Prof. Goldberg has a long track record of extreme views concerning Israel.

For example, in a 2018 article in the Arab journal “Madar,” Goldberg charged that Yad Vashem’s emphasis on the persecution of Jews is “very narcissistic and problematic” and “perhaps even chauvinistic.” He claimed that Yad Vashem’s approach could lead to a “fascist enterprise” (in Israel) and “extreme violence” (by Israelis).

Last year, Goldberg signed a petition accusing Israel of “the systematic oppression of the Palestinian people.” He also signed a letter urging the German parliament to reject anti-BDS legislation. Earlier this year, he signed a pledge to boycott German academic agencies or committees that exclude BDS supporters.

So when the leaders of the U.S. Holocaust Museum chose Goldberg as its Senior Scholar in Residence, they must have known—or certainly should have known—that they were bringing on board someone who has expressed strong hostility to Zionism and Israel.

A cynic might say that Prof. Goldberg felt right at home at the Museum. Just last year, the Museum’s journal, Holocaust and Genocide Studies, published an essay by radical scholar Amy Weiss, in which she accused the Jewish National Fund of secretly plotting to “alter a Palestinian landscape to resemble a European one more familiar to Jewish pioneers and Holocaust survivors.” According to Weiss, the racist JNF sought to “erase” Arab villages as part of a sinister “politicized land reclamation project to secure land” for the Zionists.

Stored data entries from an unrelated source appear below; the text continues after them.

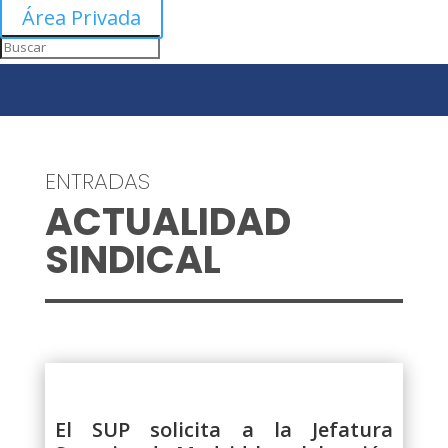
Área Privada
ENTRADAS
ACTUALIDAD
SINDICAL
El SUP solicita a la Jefatura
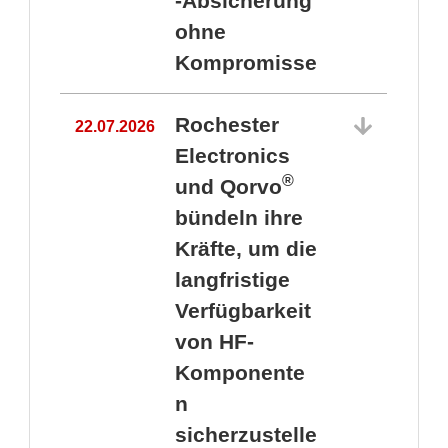
-Absicherung
ohne
Kompromisse
Rochester
22.07.2026
Electronics
®
und Qorvo
bündeln ihre
Kräfte, um die
1
langfristige
Verfügbarkeit
von HF-
Komponente
n
sicherzustelle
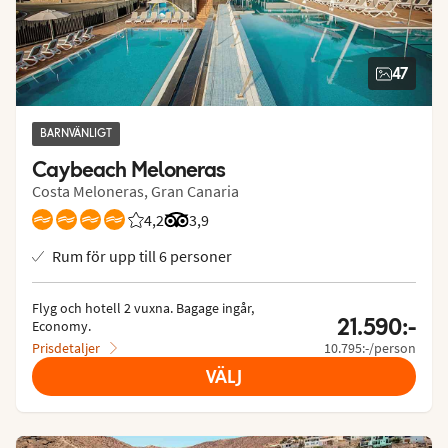
47
BARNVÄNLIGT
Caybeach Meloneras
Costa Meloneras, Gran Canaria
4,2
Betyg från Vings gäster: 4.24/5
Betyg från Tripadvisor: 3.9 of 5
3,9
Rum för upp till 6 personer
Flyg och hotell 2 vuxna.
 Bagage ingår, 
21.590:-
Economy.
Prisdetaljer
10.795:-/person
VÄLJ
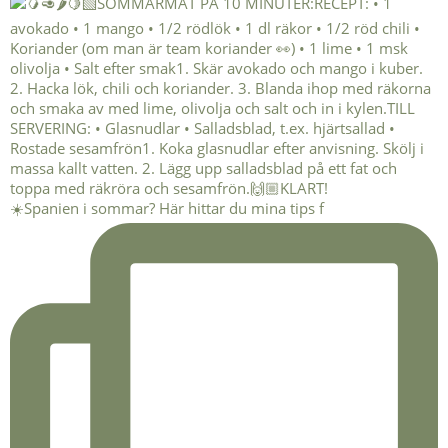
☀️Spanien i sommar? Här hittar du mina tips f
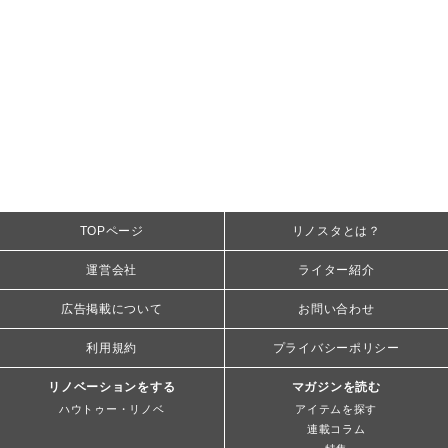
TOPページ
リノスタとは？
運営会社
ライター紹介
広告掲載について
お問い合わせ
利用規約
プライバシーポリシー
リノベーションをする
マガジンを読む
ハウトゥー・リノベ
アイテムを探す
連載コラム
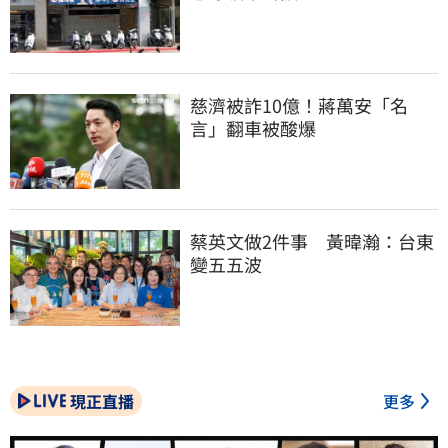
慈濟被詐10億！蔣萬安「名
言」翻車被酸爆
蔡英文做2件事　黃暐瀚：台東
變五五波
現正直播
更多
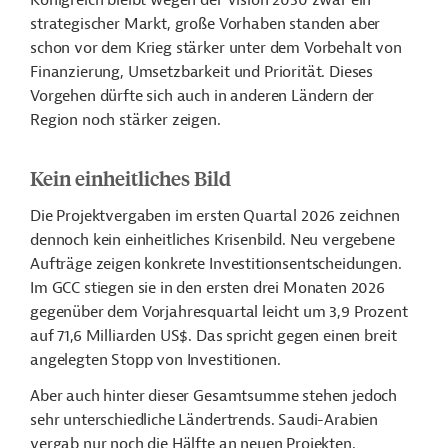
Königreich bleibt wegen der Vision 2030 zwar ein
strategischer Markt, große Vorhaben standen aber
schon vor dem Krieg stärker unter dem Vorbehalt von
Finanzierung, Umsetzbarkeit und Priorität. Dieses
Vorgehen dürfte sich auch in anderen Ländern der
Region noch stärker zeigen.
Kein einheitliches Bild
Die Projektvergaben im ersten Quartal 2026 zeichnen
dennoch kein einheitliches Krisenbild. Neu vergebene
Aufträge zeigen konkrete Investitionsentscheidungen.
Im GCC stiegen sie in den ersten drei Monaten 2026
gegenüber dem Vorjahresquartal leicht um 3,9 Prozent
auf 71,6 Milliarden US$. Das spricht gegen einen breit
angelegten Stopp von Investitionen.
Aber auch hinter dieser Gesamtsumme stehen jedoch
sehr unterschiedliche Ländertrends. Saudi-Arabien
vergab nur noch die Hälfte an neuen Projekten,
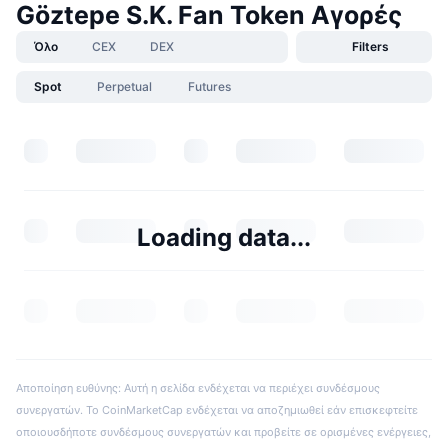
Göztepe S.K. Fan Token Αγορές
Όλο
CEX
DEX
Filters
Spot
Perpetual
Futures
Loading data...
Αποποίηση ευθύνης: Αυτή η σελίδα ενδέχεται να περιέχει συνδέσμους
συνεργατών. Το CoinMarketCap ενδέχεται να αποζημιωθεί εάν επισκεφτείτε
οποιουσδήποτε συνδέσμους συνεργατών και προβείτε σε ορισμένες ενέργειες,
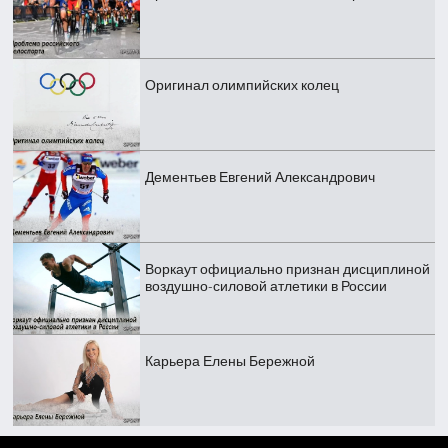
Оригинал олимпийских колец
Дементьев Евгений Александрович
Воркаут официально признан дисциплиной
воздушно-силовой атлетики в России
Карьера Елены Бережной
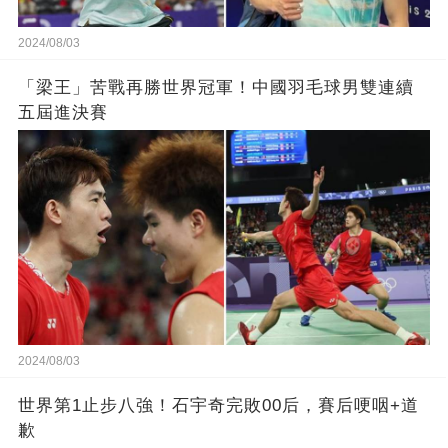
2024/08/03
「梁王」苦戰再勝世界冠軍！中國羽毛球男雙連續
五屆進決賽
2024/08/03
世界第1止步八強！石宇奇完敗00后，賽后哽咽+道
歉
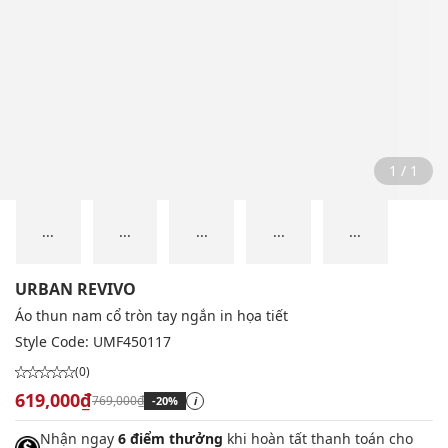
1 / 1
...
...
...
...
...
URBAN REVIVO
Áo thun nam cổ tròn tay ngắn in họa tiết
Style Code:
UMF450117
(0)
619,000₫
769,000₫
-20%
i
Nhận ngay
6 điểm thưởng
khi hoàn tất thanh toán cho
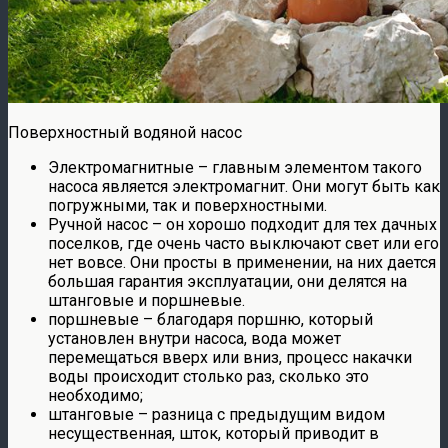
Поверхностный водяной насос
Электромагнитные – главным элементом такого
насоса является электромагнит. Они могут быть как
погружными, так и поверхностными.
Ручной насос – он хорошо подходит для тех дачных
поселков, где очень часто выключают свет или его
нет вовсе. Они просты в применении, на них дается
большая гарантия эксплуатации, они делятся на
штанговые и поршневые.
поршневые – благодаря поршню, который
установлен внутри насоса, вода может
перемещаться вверх или вниз, процесс накачки
воды происходит столько раз, сколько это
необходимо;
штанговые – разница с предыдущим видом
несущественная, шток, который приводит в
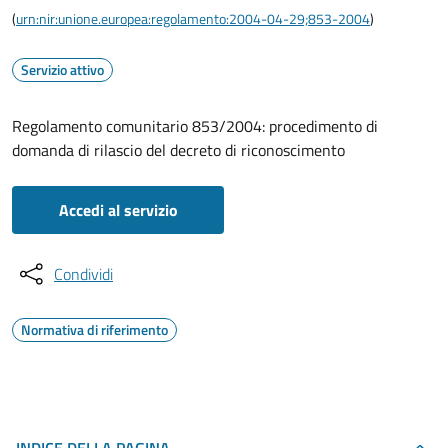
(
urn:nir:unione.europea:regolamento:2004-04-29;853-2004
)
Servizio attivo
Regolamento comunitario 853/2004: procedimento di
domanda di rilascio del decreto di riconoscimento
Accedi al servizio
Condividi
Normativa di riferimento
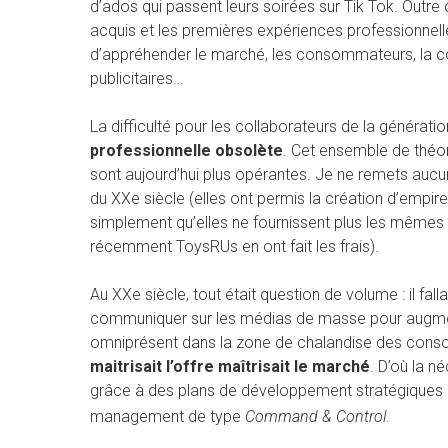
d’ados qui passent leurs soirées sur Tik Tok. Outre
acquis et les premières expériences professionnel
d’appréhender le marché, les consommateurs, la c
publicitaires…
La difficulté pour les collaborateurs de la génératio
professionnelle obsolète
. Cet ensemble de théori
sont aujourd’hui plus opérantes. Je ne remets aucu
du XXe siècle (elles ont permis la création d’empir
simplement qu’elles ne fournissent plus les mêmes r
récemment ToysRUs en ont fait les frais).
Au XXe siècle, tout était question de volume : il fa
communiquer sur les médias de masse pour augmente
omniprésent dans la zone de chalandise des consomm
maitrisait l’offre maîtrisait le marché
. D’où la n
grâce à des plans de développement stratégiques 
management de type
Command & Control
.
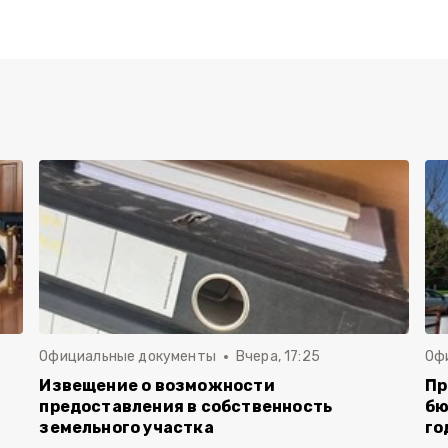
Официальные документы
Вчера, 17:25
Оф
Извещение о возможности
Пр
предоставления в собственность
бю
земельного участка
го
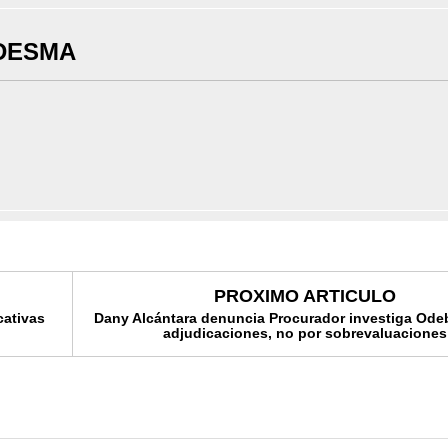
DESMA
PROXIMO ARTICULO
cativas
Dany Alcántara denuncia Procurador investiga Ode
adjudicaciones, no por sobrevaluaciones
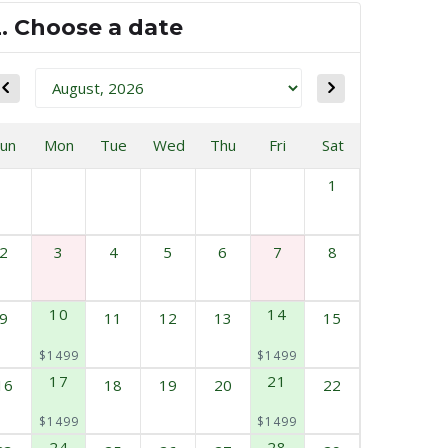
2. Choose a date
Sun
Mon
Tue
Wed
Thu
Fri
Sat
1
2
3
4
5
6
7
8
10
14
9
11
12
13
15
$1499
$1499
17
21
16
18
19
20
22
$1499
$1499
24
28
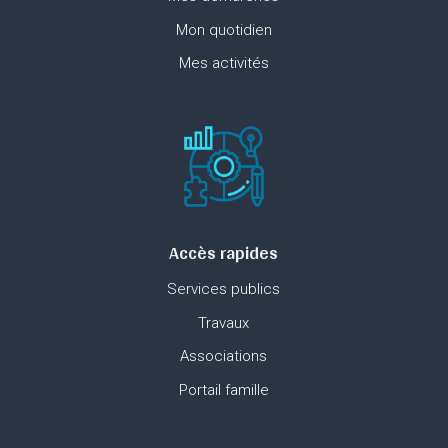
Mon quotidien
Mes activités
Accès rapides
Services publics
Travaux
Associations
Portail famille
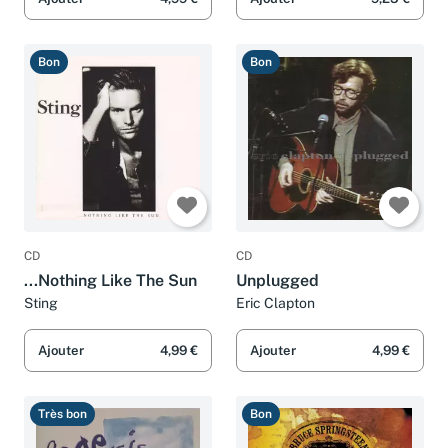
Bon
Bon
CD
CD
...Nothing Like The Sun
Unplugged
Sting
Eric Clapton
Ajouter
4,99 €
Ajouter
4,99 €
Très bon
Bon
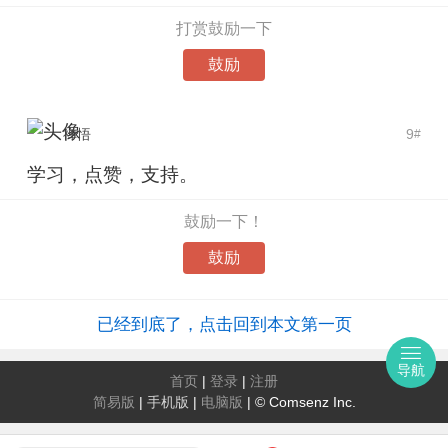
打赏鼓励一下
鼓励
禅悟
9
#
学习，点赞，支持。
鼓励一下！
鼓励
已经到底了，点击回到本文第一页
导航
首页
|
登录
|
注册
简易版
|
手机版
|
电脑版
|
© Comsenz Inc.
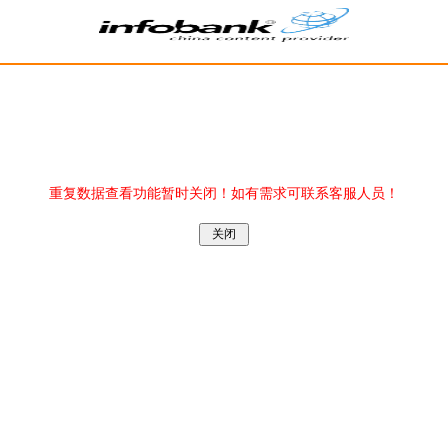
重复数据查看功能暂时关闭！如有需求可联系客服人员！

She also mocked the JNF’s work as “the myth of ‘making the desert bloom’.”

Another extremist historian at the Holocaust Museum, Rebecca Erbelding, has repeatedly compared economic immigrants trying to cross America’s southern border to Jewish victims of the Holocaust. “The parallels to the 1930s-1940s refugee crisis are so obvious,” she asserted in one tweet. The echoes keep coming,” she wrote in another.

When Alexandria Ocasio-Cortez last year compared U.S. border detention facilities to Nazi-era “concentration camps,” Erbelding sent out multiple tweets and re-tweets displaying sympathy with her. In one tweet, Erbelding gave “a Geppetto checkmark” to Cortez’s defense of her declaration. That’s the designation which the Washington Post fact-checker uses when a statement is found to be “the truth, the whole truth, and nothing but the truth.” One of Erbelding’s re-tweets began with the words, in bold, “They’re concentration camps.”

Other troubling items on Erbelding’s resume include her offer of free copies of her book to anybody who donates $50 to the American Friends Service Committee, despite the fact that the Committee openly compares Israel to Nazi Germany; and a tweet last year in which Erbelding claimed there is such a thing as a “Jewish nose.”

Maybe it’s just a coincidence that extreme critics of Israel and Zionism keep popping up on the U.S. Holocaust Museum’s staff and in its publications. Or it may indicate something about the mindset in certain segments of that government-funded institution. Either way, the fact that there is a clear trend to hire detractors of Israel in these museum positions represents a very disturbing use of the American public’s tax dollars.